Hi @wipperman, sorry for the delay! I was traveling when I noticed this issue and forgot to respond until now.

Here is how I typically compare two treatments. This code also uses three new functions: calc_obs_props, calc_taxon_abund, and compare_treatments to make this kind of thing easier. I think compare_treatments should address you previous suggestion:

A function that takes the OTU table and metadata, and merges many samples that fall into some category for a comparison (healthy/treatment, ocean/soil, etc) would be more helpful.

You will have to install the most recent dev version again.

devtools::install_github("grunwaldlab/metacoder")
devtools::install_github("ropensci/taxa")

library(metacoder)

phy <- readRDS("example.phyloseq")
obj <- parse_phyloseq(phy)

# Convert counts to proportions
obj$data$otu_table <- calc_obs_props(obj,
                                     dataset = "otu_table",
                                     cols = obj$data$sam_data$sample_ids)

# Calculate per-taxon proportions 
obj$data$tax_table <- calc_taxon_abund(obj, 
                                       dataset = "otu_table", 
                                       cols = obj$data$sam_data$sample_ids)

# Calculate difference between treatments
obj$data$diff_table <- compare_treatments(obj,
                                          dataset = "tax_table",
                                          sample_ids = obj$data$sam_data$sample_ids,
                                          treatments = obj$data$sam_data$status)

# Plot differneces
color_interval <- c(-5, 5) # The range of values (log 2 ratio of median proportion) to display
obj %>%
  taxa::filter_taxa(taxon_names == "Bacteria", subtaxa = TRUE) %>%
  heat_tree(node_size_axis_label = "Number of OTUs",
            node_size = n_obs,
            node_color_axis_label = "Log 2 ratio of median proportions",
            node_color = log2_median_ratio,
            node_color_range = diverging_palette(),
            node_color_trans = "linear",
            node_color_interval = color_interval,
            edge_color_interval = color_interval,
            node_label = taxon_names,
            node_label_max = 150)

rplot

Green == more abundant in healthy Brown == more abundant in treatment

wipperman commented 6 years ago

Hey @zachary-foster --this has been working great for me so far! One additional question that you may want to add to the tutorial page as well is how to determine which color corresponds to which "Treatment". So in the above example, Green is more abundant in healthy and Brown more abundant in Treatment, but for other comparisons, how is the color scheme determined? Is it alphabetical? How can I determine this? Thanks!

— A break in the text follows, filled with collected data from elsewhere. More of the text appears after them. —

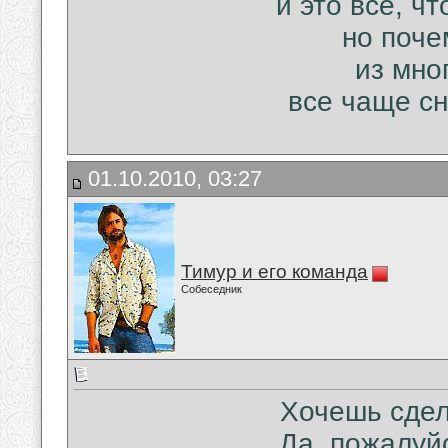
и это все, ч
но поче
из мно
все чаще сн
01.10.2010, 03:27
Тимур и его команда
Собеседник
Хочешь сдел
Да, пожалуйс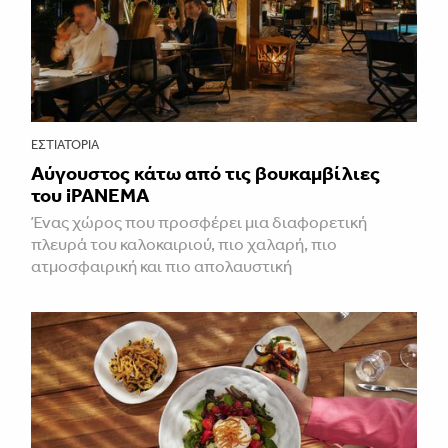
ΕΣΤΙΑΤΌΡΙΑ
Αύγουστος κάτω από τις βουκαμβίλιες
του iPANEMA
Ένας χώρος που προσφέρει μια διαφορετική
πλευρά του καλοκαιριού, πιο χαλαρή, πιο
ατμοσφαιρική και πιο απολαυστική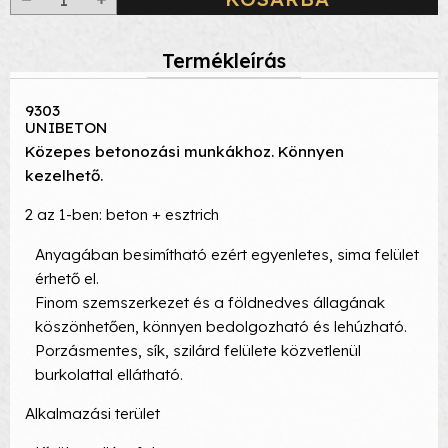
Termékleírás
9303
UNIBETON
Közepes betonozási munkákhoz. Könnyen
kezelhető.
2 az 1-ben: beton + esztrich
Anyagában besimítható ezért egyenletes, sima felület
érhető el.
Finom szemszerkezet és a földnedves állagának
köszönhetően, könnyen bedolgozható és lehúzható.
Porzásmentes, sík, szilárd felülete közvetlenül
burkolattal ellátható.
Alkalmazási terület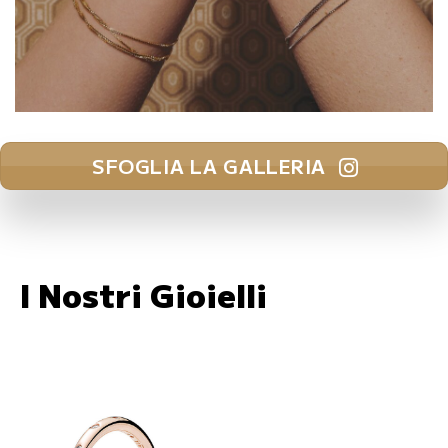
SFOGLIA LA GALLERIA
I Nostri Gioielli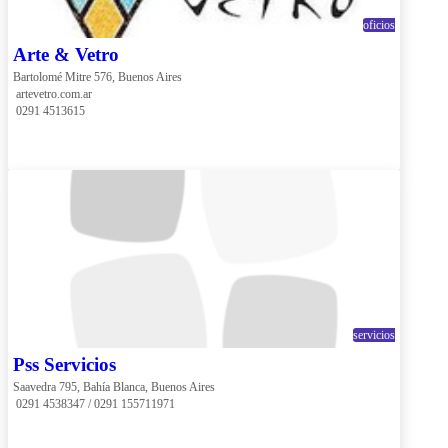
oficios
Arte & Vetro
Bartolomé Mitre 576, Buenos Aires
 artevetro.com.ar
 0291 4513615
servicios
Pss Servicios
Saavedra 795, Bahía Blanca, Buenos Aires
 0291 4538347 / 0291 155711971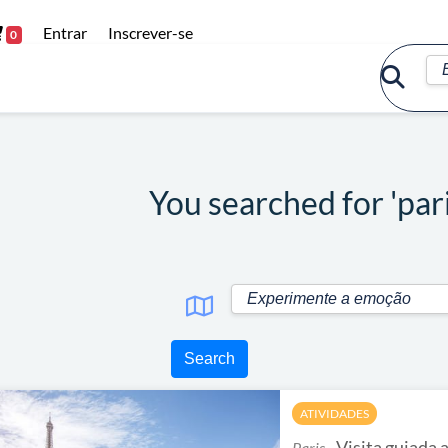
Entrar
Inscrever-se
0
You searched for 'par
Search
ATIVIDADES
Visita guiada a
Paris -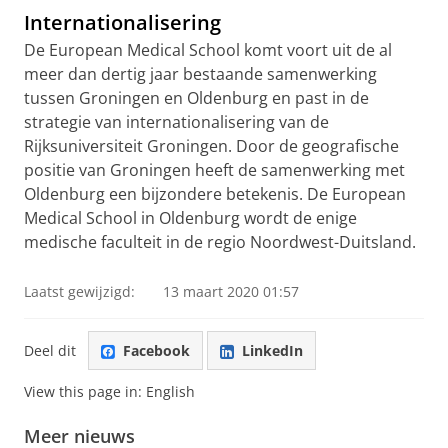
Internationalisering
De European Medical School komt voort uit de al
meer dan dertig jaar bestaande samenwerking
tussen Groningen en Oldenburg en past in de
strategie van internationalisering van de
Rijksuniversiteit Groningen. Door de geografische
positie van Groningen heeft de samenwerking met
Oldenburg een bijzondere betekenis. De European
Medical School in Oldenburg wordt de enige
medische faculteit in de regio Noordwest-Duitsland.
Laatst gewijzigd:
13 maart 2020 01:57
Deel dit
Facebook
LinkedIn
View this page in:
English
Meer nieuws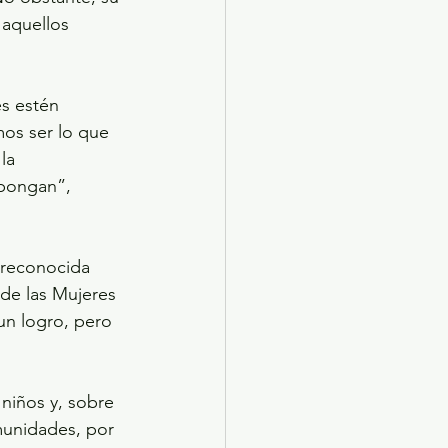
aquellos 
s estén 
os ser lo que 
la 
opongan”, 
 reconocida 
 de las Mujeres 
n logro, pero 
niños y, sobre 
munidades, por 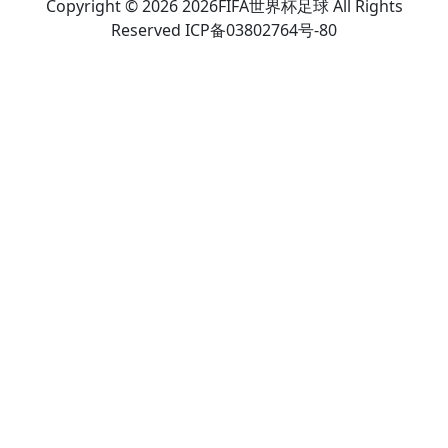
Copyright © 2026 2026FIFA世界杯足球 All Rights
Reserved ICP备03802764号-80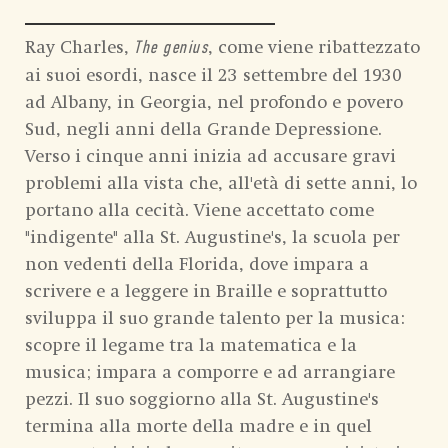
Ray Charles,
, come viene ribattezzato
The genius
ai suoi esordi, nasce il 23 settembre del 1930
ad Albany, in Georgia, nel profondo e povero
Sud, negli anni della Grande Depressione.
Verso i cinque anni inizia ad accusare gravi
problemi alla vista che, all'età di sette anni, lo
portano alla cecità. Viene accettato come
"indigente" alla St. Augustine's, la scuola per
non vedenti della Florida, dove impara a
scrivere e a leggere in Braille e soprattutto
sviluppa il suo grande talento per la musica:
scopre il legame tra la matematica e la
musica; impara a comporre e ad arrangiare
pezzi. Il suo soggiorno alla St. Augustine's
termina alla morte della madre e in quel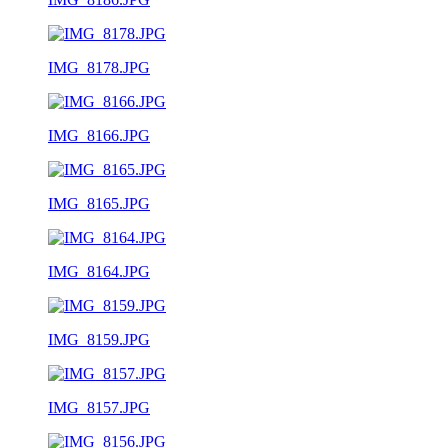
IMG_8178.JPG
IMG_8166.JPG
IMG_8165.JPG
IMG_8164.JPG
IMG_8159.JPG
IMG_8157.JPG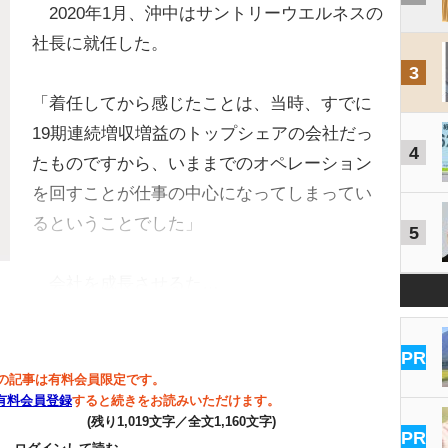
2020年1月、沖中はサントリーウエルネスの
社長に就任した。
3
「着任してから感じたことは、当時、すでに
19期連続増収増益のトップシェアの会社だっ
4
たものですから、いままでのオペレーション
を回すことが仕事の中心になってしまってい
るということでした」
5
会社を成長させるた…
PR
の記事は有料会員限定です。
有料会員登録
すると続きをお読みいただけます。
(残り1,019文字／全文1,160文字)
PR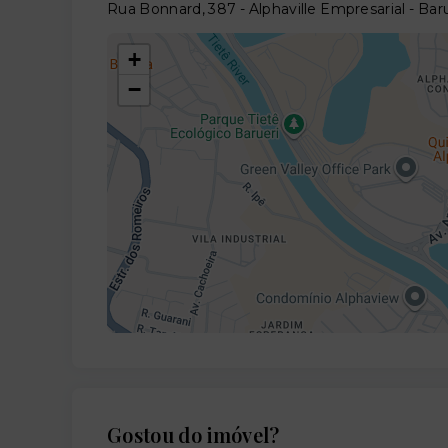
Rua Bonnard, 387 - Alphaville Empresarial - Bar
+
−
Gostou do imóvel?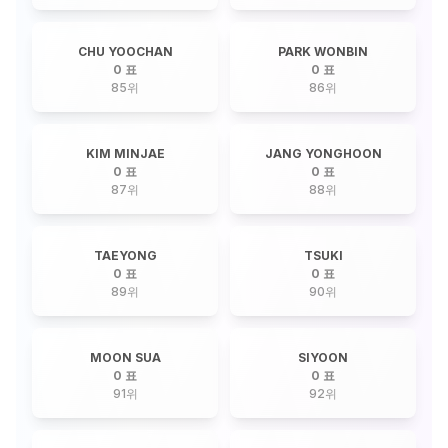
CHU YOOCHAN
PARK WONBIN
0 표
0 표
85
위
86
위
KIM MINJAE
JANG YONGHOON
0 표
0 표
87
위
88
위
TAEYONG
TSUKI
0 표
0 표
89
위
90
위
MOON SUA
SIYOON
0 표
0 표
91
위
92
위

zachary-foster commented 6 years ago

Hi @wipperman, glad to hear it!

Good idea, I will look into this. It depends on the function used. With the default function, it is "sample_1" - "sample_2", with the order of samples the same as they appear in "obj$data$diff_table" is the above example . If the user defines their own function, I cannot determine what the numbers mean however

wipperman commented 6 years ago

@zachary-foster Thanks! I think this will confuse people (or at least it will confuse me!) so adding it to either the output of the function or the help section would be useful.

So just to be clear: using your function "compare_treatments", the output tibble has headers: "taxon_id, treatment_1, treatment_2, log2_median_ratio, median_diff, mean_diff, wilcox_p_value".

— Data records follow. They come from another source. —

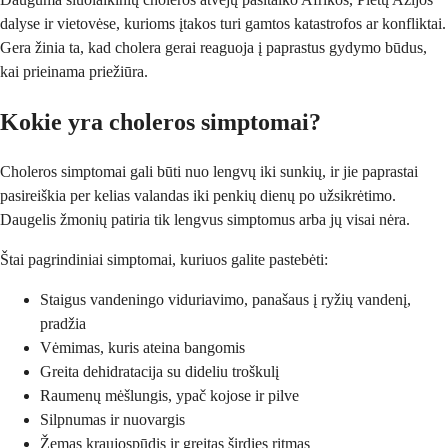
dalyse ir vietovėse, kurioms įtakos turi gamtos katastrofos ar konfliktai.
Gera žinia ta, kad cholera gerai reaguoja į paprastus gydymo būdus,
kai prieinama priežiūra.
Kokie yra choleros simptomai?
Choleros simptomai gali būti nuo lengvų iki sunkių, ir jie paprastai
pasireiškia per kelias valandas iki penkių dienų po užsikrėtimo.
Daugelis žmonių patiria tik lengvus simptomus arba jų visai nėra.
Štai pagrindiniai simptomai, kuriuos galite pastebėti:
Staigus vandeningo viduriavimo, panašaus į ryžių vandenį,
pradžia
Vėmimas, kuris ateina bangomis
Greita dehidratacija su dideliu troškulį
Raumenų mėšlungis, ypač kojose ir pilve
Silpnumas ir nuovargis
Žemas kraujospūdis ir greitas širdies ritmas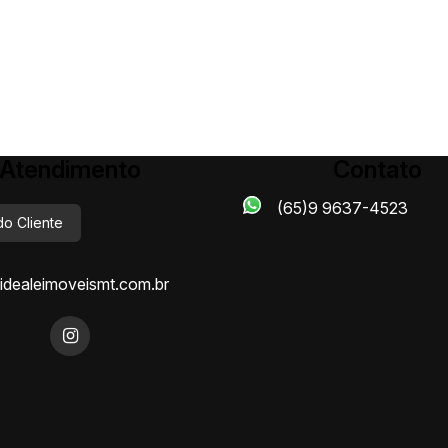
Atendimento
Contato
(65)9 9637-4523
do Cliente
dealeimoveismt.com.br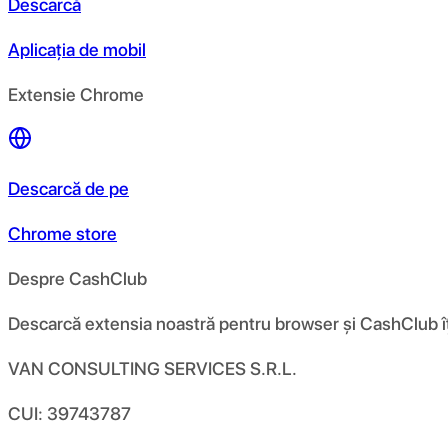
Descarcă
Aplicația de mobil
Extensie Chrome
Descarcă de pe
Chrome store
Despre CashClub
Descarcă extensia noastră pentru browser și CashClub îți d
VAN CONSULTING SERVICES S.R.L.
CUI: 39743787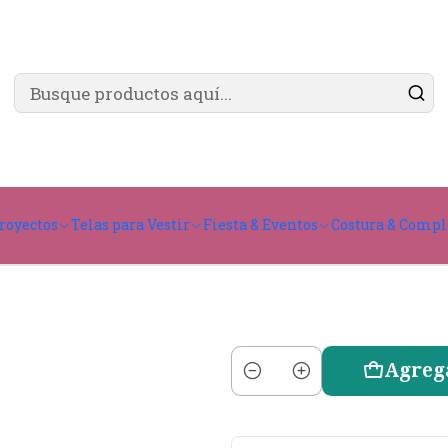
✨ ¿Cómo comprar?
Ver guía de compra
mm
Cin
royectos
Telas para Vestir
Fiesta & Eventos
Costura & Comp
Agreg
Cantidad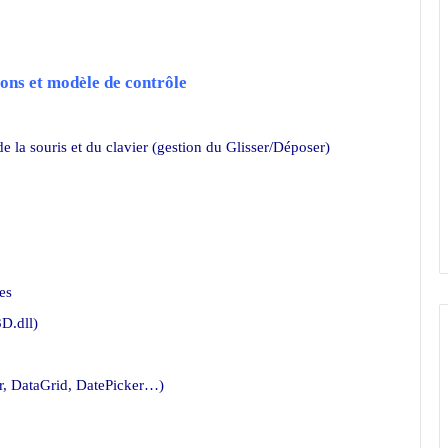
ons et modèle de contrôle
 la souris et du clavier (gestion du Glisser/Déposer)
es
3D.dll)
er, DataGrid, DatePicker…)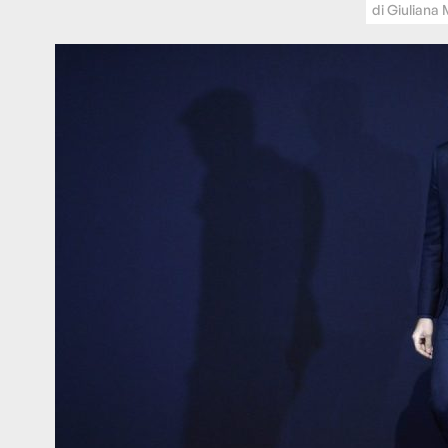
di
Giuliana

The color closest to Node 1 corresponds to treatment_2, and the color closer to the last node (n=# of OTUs) is treatment_1? For me, "treatment_1" is "healthy" and "treatment_2" is "treatment".

zachary-foster commented 6 years ago

I think this will confuse people (or at least it will confuse me!) so adding it to either the output of the function or the help section would be useful.

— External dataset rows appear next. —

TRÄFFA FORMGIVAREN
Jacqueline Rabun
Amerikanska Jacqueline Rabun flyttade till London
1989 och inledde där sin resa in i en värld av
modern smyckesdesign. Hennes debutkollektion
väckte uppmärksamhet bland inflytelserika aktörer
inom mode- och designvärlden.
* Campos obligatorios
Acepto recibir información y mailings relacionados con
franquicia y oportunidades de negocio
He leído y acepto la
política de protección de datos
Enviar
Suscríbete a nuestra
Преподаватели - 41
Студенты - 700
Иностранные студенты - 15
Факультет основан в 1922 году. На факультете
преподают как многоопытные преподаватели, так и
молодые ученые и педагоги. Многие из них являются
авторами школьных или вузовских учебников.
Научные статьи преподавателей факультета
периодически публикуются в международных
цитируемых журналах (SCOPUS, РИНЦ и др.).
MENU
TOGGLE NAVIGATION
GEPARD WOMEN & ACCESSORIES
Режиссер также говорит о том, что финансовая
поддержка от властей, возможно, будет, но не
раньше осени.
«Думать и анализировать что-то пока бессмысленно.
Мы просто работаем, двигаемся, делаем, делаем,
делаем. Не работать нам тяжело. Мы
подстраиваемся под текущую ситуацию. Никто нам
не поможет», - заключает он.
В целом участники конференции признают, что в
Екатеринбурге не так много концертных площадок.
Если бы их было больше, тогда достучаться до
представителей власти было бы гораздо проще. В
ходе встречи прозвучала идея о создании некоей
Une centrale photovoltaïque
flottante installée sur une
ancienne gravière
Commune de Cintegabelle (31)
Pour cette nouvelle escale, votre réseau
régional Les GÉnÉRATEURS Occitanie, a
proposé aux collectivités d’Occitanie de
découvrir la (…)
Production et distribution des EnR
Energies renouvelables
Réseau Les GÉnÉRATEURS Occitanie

I agree, I will add something about this to the documentation.

The color closest to Node 1 corresponds to treatment_2, and the color closer to the last node (n=# of OTUs) is treatment_1? For me, "treatment_1" is "healthy" and "treatment_2" is "treatment".

Thats right. Its treatmeant_1 - treatment_2, so a positive number indicates more in treatment_1.

jarrodscott commented 6 years ago

Hello @zachary-foster

I am attempting to follow the "tutorial" in this thread. any reason I should get Error: could not find function "compare_treatments"? Could this possibly have anything to do with my data? Seem unlikely...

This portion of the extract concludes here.